Petite histoire de l'empoisonnement
Arsenic, acide, vitriol... En 1903, Le Temps dresse un panorama des poisons et des méthodes utilisés à travers les âges pour occire ses ennemis.
Depuis la préhistoire, les poisons ont toujours été l'un des moyens les plus répandus pour tuer et, maintes fois, ils se sont trouvés au cœur des intrigues historiques.
En 1903, le naturaliste et journaliste Henri de Varigny se penche dans Le Temps sur les empoisonnements à travers les siècles. Et il part d'abord d'un constat : l'empoisonneur est souvent... une empoisonneuse :
"De tous temps il y a eu des empoisonneuses. Il est vrai que le nom de la première ne nous a point été conservé ; la doyenne des empoisonneuses n’a pas la notoriété dont jouit le fondateur de l’assassinat, mais elle a laissé une nombreuse postérité. La plupart des empoisonnements sont œuvre féminine en effet : sept sur dix. Cela est assez naturel d’ailleurs. La femme ne peut guère avoir recours à la force brutale : elle procède donc par ruse. [...]
Certains, il est vrai, sont inspirés par le besoin d’argent ; d’autres, par le simple plaisir de tuer, semble-t-il. Mais l’amour ou la jalousie reste le principal motif, depuis Lucrèce Borgia — pour ne pas remonter à Médéo — jusqu’à Hélène Danilof, en passant par la Brinvilliers, la Voisin et tout ce qu’il y a eu de « grandes dames » du dix-septième siècle qui ont eu recours à leurs services, la Montespan, la Lafarge, Marie Jeanneret et tant d’autres."
Et l'auteur de dresser l’historique des substances et des moyens employés autrefois dans les empoisonnements :
"Les gants parfumés ont été en vogue au seizième siècle. On admettait qu’au parfum quelque poison subtil était ajouté, qui tuait non par contact avec la peau, mais par pénétration dans les poumons et le sang. Quel pouvait bien être ce poison ? Il n’y a pas beaucoup de substances capables de tuer ainsi ; et il y en a bien peu que l’on consente à respirer aussi longtemps pour en éprouver les effets. [...]
C’est l'arsenic qui au seizième et au dix septième siècle était le roi des toxiques. [...]
Mais de l’arsenic pur, naturel, c’était un peu trop simple.
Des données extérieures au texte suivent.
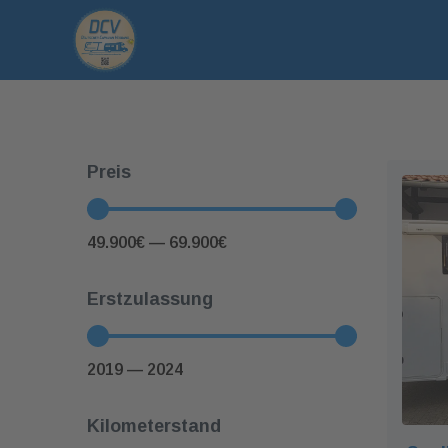
Preis
49.900
€
—
69.900
€
Erstzulassung
2019
—
2024
Kilometerstand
Aussi lui préférait-on le « secret du crapaud », renouvelé des Borgia d’ailleurs. On tuait une bête, un crapaud, un porc, etc., par l'arsenic ; on laissait pourrir, on recueillait les liquides de la putréfaction qui, outre le poison arsénical, renfermaient — on le sait maintenant — des amines, des combinaisons très toxiques de celui-ci avec les corps organiques, des alcaloïdes aussi, des ptomaïnes. Les Borgia opéraient avec le porc ; la Voisin usait du crapaud. [...]
Les acides, le vitriol n’étaient guère employés que dans le peuple, en lavements. Méthode facile en un temps où un chanoine de Troyes a pu prendre jusqu’à 2.190 clystères en deux ans : trois par jour exactement. Très sûre aussi, car si méfiant qu’on pût être, jamais on ne s’avisait de goûter son lavement pour s’assurer de son orthodoxie. Le liquide caustique attaquait la muqueuse de l’intestin, et la victime succombait ou bien à une péritonite aiguë, suite d’ulcérations et de perforations, ou bien à une obstruction intestinale par rétrécissement cicatriciel. Rien ne semblait plus naturel, et les médecins n’y voyaient absolument rien.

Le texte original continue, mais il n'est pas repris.